**Work instructions**
Look through the data below and return each line where "Loads" appears.
┄┄┄┄┄┄┄┄┄┄
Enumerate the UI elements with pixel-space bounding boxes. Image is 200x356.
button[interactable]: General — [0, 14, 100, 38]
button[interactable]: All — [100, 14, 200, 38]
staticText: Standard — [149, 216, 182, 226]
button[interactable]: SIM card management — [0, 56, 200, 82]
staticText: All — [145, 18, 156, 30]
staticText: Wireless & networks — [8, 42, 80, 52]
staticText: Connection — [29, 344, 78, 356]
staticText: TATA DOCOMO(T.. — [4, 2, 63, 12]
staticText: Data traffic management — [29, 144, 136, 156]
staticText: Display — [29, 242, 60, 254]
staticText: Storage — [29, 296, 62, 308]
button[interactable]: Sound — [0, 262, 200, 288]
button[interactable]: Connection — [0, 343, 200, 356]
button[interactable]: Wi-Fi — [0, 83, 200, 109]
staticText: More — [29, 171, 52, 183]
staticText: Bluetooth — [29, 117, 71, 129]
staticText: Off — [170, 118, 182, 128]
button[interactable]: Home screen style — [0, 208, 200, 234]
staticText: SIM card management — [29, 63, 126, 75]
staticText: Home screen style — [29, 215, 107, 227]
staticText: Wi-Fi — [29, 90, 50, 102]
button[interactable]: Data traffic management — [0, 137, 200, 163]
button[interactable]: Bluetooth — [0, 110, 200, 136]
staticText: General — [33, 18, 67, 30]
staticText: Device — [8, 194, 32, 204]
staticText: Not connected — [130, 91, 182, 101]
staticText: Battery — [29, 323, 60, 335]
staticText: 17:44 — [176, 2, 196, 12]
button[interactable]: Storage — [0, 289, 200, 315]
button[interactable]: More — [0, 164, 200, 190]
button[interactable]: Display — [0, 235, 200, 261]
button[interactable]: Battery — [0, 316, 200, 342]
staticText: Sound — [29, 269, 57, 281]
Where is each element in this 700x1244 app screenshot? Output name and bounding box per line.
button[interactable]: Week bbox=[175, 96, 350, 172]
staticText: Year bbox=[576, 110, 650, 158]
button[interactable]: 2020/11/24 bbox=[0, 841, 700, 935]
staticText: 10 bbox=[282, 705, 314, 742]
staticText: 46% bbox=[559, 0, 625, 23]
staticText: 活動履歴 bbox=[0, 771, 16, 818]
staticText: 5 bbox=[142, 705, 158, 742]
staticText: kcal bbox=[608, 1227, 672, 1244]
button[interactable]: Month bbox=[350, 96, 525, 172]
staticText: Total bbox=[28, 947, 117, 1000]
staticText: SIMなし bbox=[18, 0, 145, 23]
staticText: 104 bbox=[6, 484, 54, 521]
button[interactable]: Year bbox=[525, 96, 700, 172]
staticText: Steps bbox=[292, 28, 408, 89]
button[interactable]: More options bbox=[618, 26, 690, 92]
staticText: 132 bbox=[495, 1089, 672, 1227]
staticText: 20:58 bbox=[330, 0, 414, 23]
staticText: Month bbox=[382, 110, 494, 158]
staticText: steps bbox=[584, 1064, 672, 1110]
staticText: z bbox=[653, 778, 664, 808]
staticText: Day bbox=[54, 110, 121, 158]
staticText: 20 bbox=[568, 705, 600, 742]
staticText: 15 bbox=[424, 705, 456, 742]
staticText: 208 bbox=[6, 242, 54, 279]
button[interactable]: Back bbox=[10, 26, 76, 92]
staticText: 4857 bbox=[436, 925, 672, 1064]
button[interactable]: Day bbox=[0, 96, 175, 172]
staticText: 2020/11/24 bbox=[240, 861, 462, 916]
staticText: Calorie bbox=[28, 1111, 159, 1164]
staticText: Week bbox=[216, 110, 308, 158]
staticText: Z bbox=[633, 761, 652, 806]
┄┄┄┄┄┄┄┄┄┄
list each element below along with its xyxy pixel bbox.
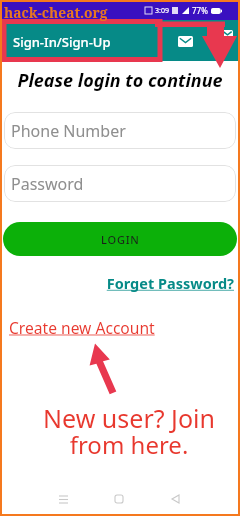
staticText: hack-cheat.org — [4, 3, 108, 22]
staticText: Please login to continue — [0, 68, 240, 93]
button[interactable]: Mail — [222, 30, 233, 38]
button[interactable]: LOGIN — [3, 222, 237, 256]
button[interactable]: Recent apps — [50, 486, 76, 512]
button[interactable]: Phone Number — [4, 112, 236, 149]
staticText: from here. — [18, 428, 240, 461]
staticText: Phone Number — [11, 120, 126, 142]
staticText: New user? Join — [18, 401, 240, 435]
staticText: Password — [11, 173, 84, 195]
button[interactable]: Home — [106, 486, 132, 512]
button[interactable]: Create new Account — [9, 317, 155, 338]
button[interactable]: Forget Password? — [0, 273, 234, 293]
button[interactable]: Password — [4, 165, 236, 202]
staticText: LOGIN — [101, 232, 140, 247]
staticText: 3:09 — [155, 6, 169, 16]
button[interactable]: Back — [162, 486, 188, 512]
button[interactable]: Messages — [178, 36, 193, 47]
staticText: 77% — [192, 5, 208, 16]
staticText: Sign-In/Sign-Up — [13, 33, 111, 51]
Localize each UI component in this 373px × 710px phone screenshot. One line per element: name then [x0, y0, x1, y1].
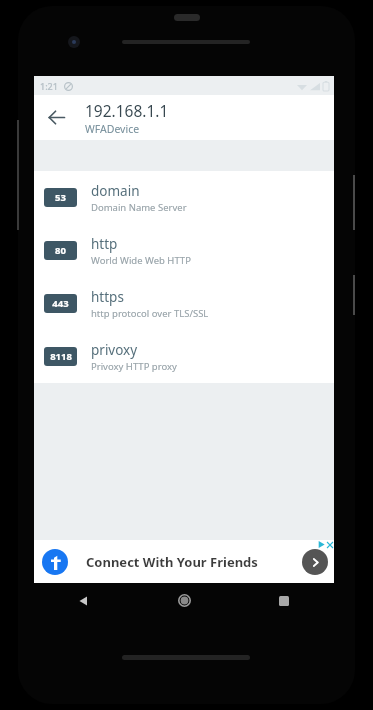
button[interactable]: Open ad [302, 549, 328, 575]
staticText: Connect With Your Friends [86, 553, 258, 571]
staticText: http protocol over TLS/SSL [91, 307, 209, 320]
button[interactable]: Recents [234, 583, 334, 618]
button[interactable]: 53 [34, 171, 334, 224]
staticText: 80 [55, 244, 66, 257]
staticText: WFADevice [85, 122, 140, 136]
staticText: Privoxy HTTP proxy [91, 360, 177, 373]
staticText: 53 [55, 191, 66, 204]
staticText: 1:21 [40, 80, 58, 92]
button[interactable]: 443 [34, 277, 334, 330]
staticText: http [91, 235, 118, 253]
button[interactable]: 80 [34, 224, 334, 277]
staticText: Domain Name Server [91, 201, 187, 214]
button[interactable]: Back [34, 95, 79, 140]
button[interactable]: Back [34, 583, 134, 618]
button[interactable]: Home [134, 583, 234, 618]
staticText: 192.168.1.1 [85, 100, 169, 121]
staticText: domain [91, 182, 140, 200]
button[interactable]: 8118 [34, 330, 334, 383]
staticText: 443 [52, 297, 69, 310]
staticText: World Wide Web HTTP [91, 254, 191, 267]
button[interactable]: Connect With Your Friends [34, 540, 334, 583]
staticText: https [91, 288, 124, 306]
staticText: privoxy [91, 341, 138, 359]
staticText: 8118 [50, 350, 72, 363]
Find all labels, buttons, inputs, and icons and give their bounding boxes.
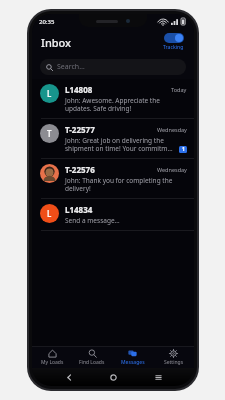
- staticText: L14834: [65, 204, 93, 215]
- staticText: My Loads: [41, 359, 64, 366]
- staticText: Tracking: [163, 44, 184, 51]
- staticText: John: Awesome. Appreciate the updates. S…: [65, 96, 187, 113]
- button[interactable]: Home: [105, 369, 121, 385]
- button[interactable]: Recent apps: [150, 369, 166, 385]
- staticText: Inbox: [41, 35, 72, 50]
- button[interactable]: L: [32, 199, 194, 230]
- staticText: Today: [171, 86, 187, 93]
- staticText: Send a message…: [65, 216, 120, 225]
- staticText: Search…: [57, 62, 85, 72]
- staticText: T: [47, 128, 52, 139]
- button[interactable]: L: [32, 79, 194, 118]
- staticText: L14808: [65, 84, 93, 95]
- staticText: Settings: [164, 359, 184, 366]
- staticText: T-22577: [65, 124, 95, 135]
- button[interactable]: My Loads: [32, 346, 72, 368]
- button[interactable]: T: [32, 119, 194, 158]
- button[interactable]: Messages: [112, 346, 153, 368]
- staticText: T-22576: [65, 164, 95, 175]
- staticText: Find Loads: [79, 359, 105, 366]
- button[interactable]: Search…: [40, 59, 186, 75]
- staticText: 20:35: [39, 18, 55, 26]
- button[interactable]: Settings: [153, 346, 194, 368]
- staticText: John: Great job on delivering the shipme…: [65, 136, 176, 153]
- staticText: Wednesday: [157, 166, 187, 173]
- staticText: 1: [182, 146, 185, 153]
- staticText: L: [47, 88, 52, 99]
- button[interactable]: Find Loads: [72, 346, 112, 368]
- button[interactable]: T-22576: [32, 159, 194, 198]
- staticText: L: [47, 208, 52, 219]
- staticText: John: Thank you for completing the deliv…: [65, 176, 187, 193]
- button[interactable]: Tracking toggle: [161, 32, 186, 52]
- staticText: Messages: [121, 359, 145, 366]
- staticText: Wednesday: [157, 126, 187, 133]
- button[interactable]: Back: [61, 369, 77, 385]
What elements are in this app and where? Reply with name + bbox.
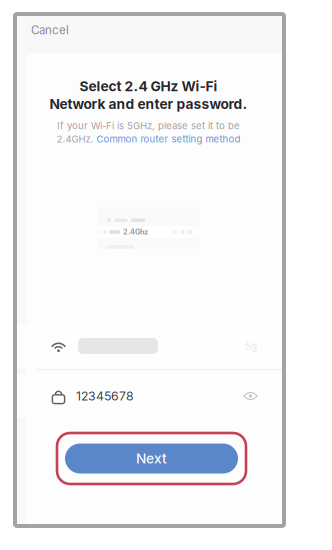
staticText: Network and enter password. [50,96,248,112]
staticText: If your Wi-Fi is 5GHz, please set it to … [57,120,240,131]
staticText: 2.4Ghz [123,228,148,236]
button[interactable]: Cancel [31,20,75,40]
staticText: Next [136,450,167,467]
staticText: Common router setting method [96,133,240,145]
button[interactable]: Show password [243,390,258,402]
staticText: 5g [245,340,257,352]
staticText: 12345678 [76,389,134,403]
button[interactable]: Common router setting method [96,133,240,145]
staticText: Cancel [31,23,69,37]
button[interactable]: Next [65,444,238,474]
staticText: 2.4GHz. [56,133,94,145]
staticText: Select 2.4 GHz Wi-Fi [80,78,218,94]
┄┄┄┄┄┄┄┄┄┄
**Solution to this problem**
- staticText: My Loads: [41, 359, 64, 366]
- button[interactable]: My Loads: [32, 346, 72, 368]
- staticText: Find Loads: [79, 359, 105, 366]
- button[interactable]: Find Loads: [72, 346, 112, 368]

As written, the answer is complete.